Records from a data source:

# # # # #

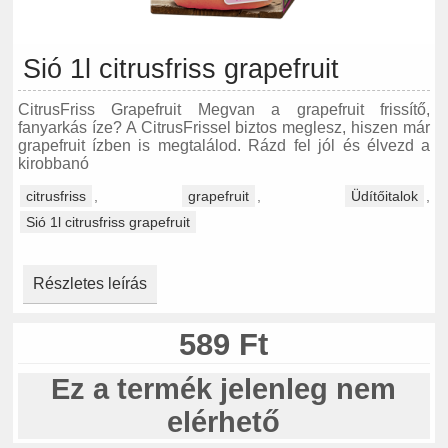
Sió 1l citrusfriss grapefruit
CitrusFriss Grapefruit Megvan a grapefruit frissítő,
fanyarkás íze? A CitrusFrissel biztos meglesz, hiszen már
grapefruit ízben is megtalálod. Rázd fel jól és élvezd a
kirobbanó
citrusfriss
,
grapefruit
,
Üdítőitalok
,
Sió 1l citrusfriss grapefruit
Részletes leírás
589 Ft
Ez a termék jelenleg nem
elérhető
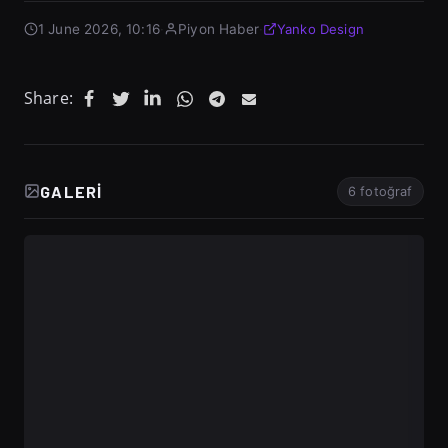
1 June 2026, 10:16
·
Piyon Haber
·
Yanko Design
Share:
GALERI
6 fotoğraf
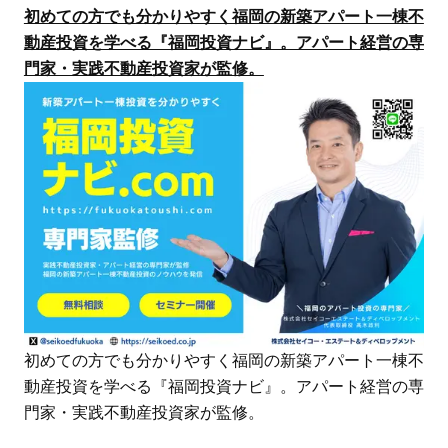
初めての方でも分かりやすく福岡の新築アパート一棟不
動産投資を学べる『福岡投資ナビ』。アパート経営の専
門家・実践不動産投資家が監修。
初めての方でも分かりやすく福岡の新築アパート一棟不
動産投資を学べる『福岡投資ナビ』。アパート経営の専
門家・実践不動産投資家が監修。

# # # # #

DESCRIPTION OF THE TASK: Print every entry verbatim and leave all pictures out.

REPLY:
Sió 1l citrusfriss grapefruit
CitrusFriss Grapefruit Megvan a grapefruit frissítő,
fanyarkás íze? A CitrusFrissel biztos meglesz, hiszen már
grapefruit ízben is megtalálod. Rázd fel jól és élvezd a
kirobbanó
citrusfriss
,
grapefruit
,
Üdítőitalok
,
Sió 1l citrusfriss grapefruit
Részletes leírás
589 Ft
Ez a termék jelenleg nem
elérhető
1 June 2026, 10:16
·
Piyon Haber
·
Yanko Design
Share:
GALERI
6 fotoğraf
初めての方でも分かりやすく福岡の新築アパート一棟不
動産投資を学べる『福岡投資ナビ』。アパート経営の専
門家・実践不動産投資家が監修。
初めての方でも分かりやすく福岡の新築アパート一棟不
動産投資を学べる『福岡投資ナビ』。アパート経営の専
門家・実践不動産投資家が監修。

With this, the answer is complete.